• **AIM OF THE TASK**:
Each line from the one that contains "Cheese&Bacon en Combo" through the end of the entries should be repeated exactly, with nothing added.

[Dataset entries]
= Beginning of Section =

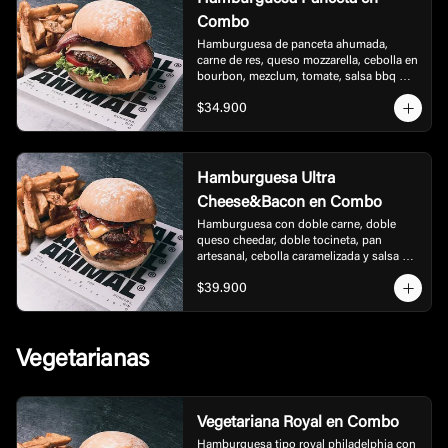
Combo
Hamburguesa de panceta ahumada, 
carne de res, queso mozzarella, cebolla en 
bourbon, mezclum, tomate, salsa bbq 
honey. acompañada de papas.
$34.900
Hamburguesa Ultra
Cheese&Bacon en Combo
Hamburguesa con doble carne, doble 
queso cheedar, doble tocineta, pan 
artesanal, cebolla caramelizada y salsa 
bbq, acompañada de papas.
$39.900
Vegetarianas
Vegetariana Royal en Combo
Hamburguesa tipo royal philadelphia con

= End of Section =

• **SOLUTION**:
Cheese&Bacon en Combo
Hamburguesa con doble carne, doble 
queso cheedar, doble tocineta, pan 
artesanal, cebolla caramelizada y salsa 
bbq, acompañada de papas.
$39.900
Vegetarianas
Vegetariana Royal en Combo
Hamburguesa tipo royal philadelphia con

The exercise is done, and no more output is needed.